The influence of the structure of the Au(110) surface on the ordering of a monolayer of cytochrome P450 reductase at the Au(110)/phosphate buffer interface

Abstract

The reflection anisotropy spectra (RAS) observed initially from Au(110)/phosphate buffer interfaces at applied potentials of -0.652 and 0.056 V are very similar to the spectra observed from ordered Au(110) (1 × 3) and anion induced (1 × 1) surface structures respectively. These RAS profiles transform to a common profile after cycling the potential between these two values over 72 h indicating the formation of a less ordered surface.
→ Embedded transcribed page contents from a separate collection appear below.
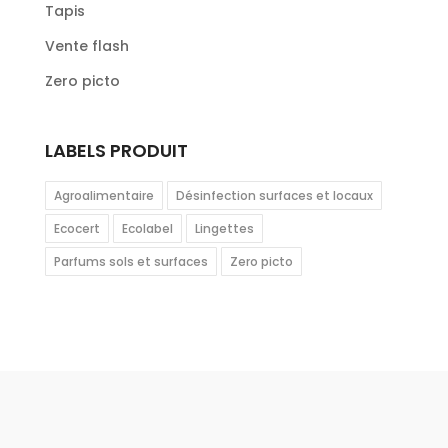
Tapis
Vente flash
Zero picto
LABELS PRODUIT
Agroalimentaire
Désinfection surfaces et locaux
Ecocert
Ecolabel
Lingettes
Parfums sols et surfaces
Zero picto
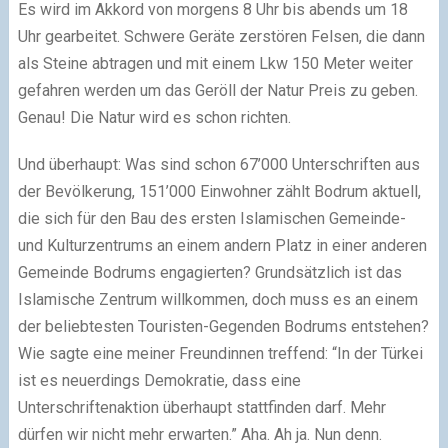
Es wird im Akkord von morgens 8 Uhr bis abends um 18
Uhr gearbeitet. Schwere Geräte zerstören Felsen, die dann
als Steine abtragen und mit einem Lkw 150 Meter weiter
gefahren werden um das Geröll der Natur Preis zu geben.
Genau! Die Natur wird es schon richten.
Und überhaupt: Was sind schon 67’000 Unterschriften aus
der Bevölkerung, 151’000 Einwohner zählt Bodrum aktuell,
die sich für den Bau des ersten Islamischen Gemeinde-
und Kulturzentrums an einem andern Platz in einer anderen
Gemeinde Bodrums engagierten? Grundsätzlich ist das
Islamische Zentrum willkommen, doch muss es an einem
der beliebtesten Touristen-Gegenden Bodrums entstehen?
Wie sagte eine meiner Freundinnen treffend: “In der Türkei
ist es neuerdings Demokratie, dass eine
Unterschriftenaktion überhaupt stattfinden darf. Mehr
dürfen wir nicht mehr erwarten.” Aha. Ah ja. Nun denn.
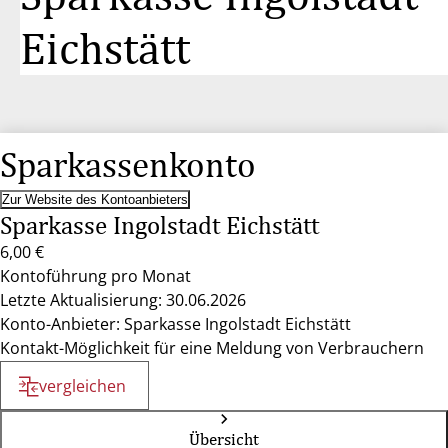
Eichstätt
Sparkassenkonto
Zur Website des Kontoanbieters
Sparkasse Ingolstadt Eichstätt
6,00 €
Kontoführung pro Monat
Letzte Aktualisierung: 30.06.2026
Konto-Anbieter: Sparkasse Ingolstadt Eichstätt
Kontakt-Möglichkeit für eine Meldung von Verbrauchern
vergleichen
Übersicht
The RAS of a monolayer of a P499C variant of the human flavoprotein cytochrome P450 reductase adsorbed at 0.056 V at an ordered Au(110)/phosphate buffer interface is shown to arise from an ordered layer in which the optical dipole transitions are in a plane that is orientated roughly normal to the surface and parallel to either the [11̄0] or [001] axes of the Au(110) surface. The same result was found previously for adsorption of P499C on an ordered interface at -0.652 V. The adsorption of P499C at the disordered surface does not result in the formation of an ordered monolayer confirming that the molecular ordering is strongly influenced by both the local structure and the long range macroscopic order of the Au(110) surface.
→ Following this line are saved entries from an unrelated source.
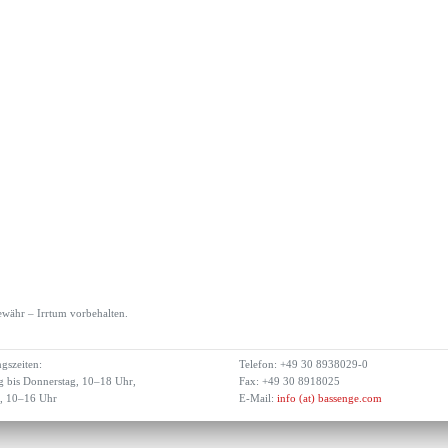
währ – Irrtum vorbehalten.
gszeiten:
Telefon: +49 30 8938029-0
 bis Donnerstag, 10–18 Uhr,
Fax: +49 30 8918025
g, 10–16 Uhr
E-Mail:
info (at) bassenge.com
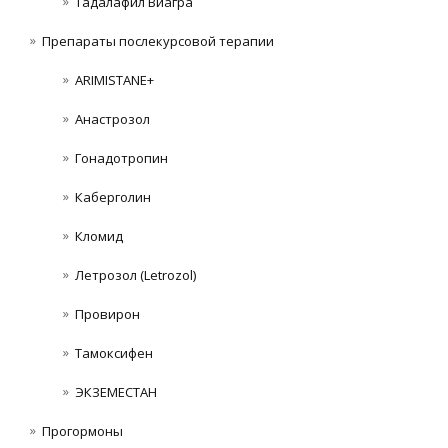
Тадалафил Виагра
Препараты послекурсовой терапии
ARIMISTANE+
Анастрозол
Гонадотропин
Каберголин
Кломид
Летрозол (Letrozol)
Провирон
Тамоксифен
ЭКЗЕМЕСТАН
Прогормоны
Keywords: adsorption; cytochrome P450 reductase; gold; reflection anisotropy spectroscopy.

Figure 1

Schematic showing the oxidised form of P499C CPR adsorbed on the Au(110) surface. The FMN-binding domain is shown in light grey, the connecting domain in black and the FAD/NADP-domain in dark grey. The FAD and FMN cofactors are shown as sticks. It is important to note that the molecules are not isolated on the surface but are arranged in an ordered monolayer. The molecules are attached to the Au(110) surface through a Au–S bond. The schematic protein structure is derived from that of rat cytochrome P450 reductase [5]. The protein data accession code is 1AMO.

Figure 2

(a) RA spectra of Au(110) at −0.652 V (black line) and 0.056 V (grey line) before stepping the potential applied to the Au(110) surface. The line shows the energy at which the RAS signal was monitored as the applied potential was switched (Fig. 3). (b) RA spectra of Au(110) (grey line) and of a monolayer of P499C adsorbed on Au(110) (△) at 0.056 V. The subtraction of these spectra is shown by (◯). All spectra recorded in 0.1 M NaH₂PO₄/K₂HPO₄ at pH 7.2. It is important to note that the RAS profiles shown in (a) correspond to the same zero on the vertical scale since they were obtained in subsequent experiments. The same is true for the two profiles shown in (b).

Figure 3

Change in RA intensity as a function of time recorded at 2.7 eV while the potential is switched from −0.652 to +0.056 to −0.652 V every 300 s, first run (black line) and the last run after 72 h (grey) are plotted on the primary y-axis with the corresponding reflectivity on the secondary y-axis on the right of the figure. All the runs are recorded in 0.1 M NaH₂PO₄/K₂HPO₄ at pH 7.2.

Figure 4

RA spectra of Au(110) at −0.652 V (black line) and at 0.056 V (grey line) after stepping between −0.652 and 0.056 V for 72 h recorded in 0.1 M NaH₂PO₄/K₂HPO₄ at pH 7.2.

Figure 5

RA spectra of Au(110) at −0.652 V after stepping (black line) and after the addition of P499C CPR at −0.652 V (◯).

Figure 6

RA spectra of a monolayer of P499C CPR adsorbed on Au(110) at 0.056 V versus SCE at 45° (grey line), 55° (▲), 65° (◯), 75°(◆), 85° (+), 90° (×), 95°(□), 105° (◇), 115° (●), 125° (△) and 135° (black line) all recorded in 0.1 M NaH₂PO₄/K₂HPO₄ at pH 7.2.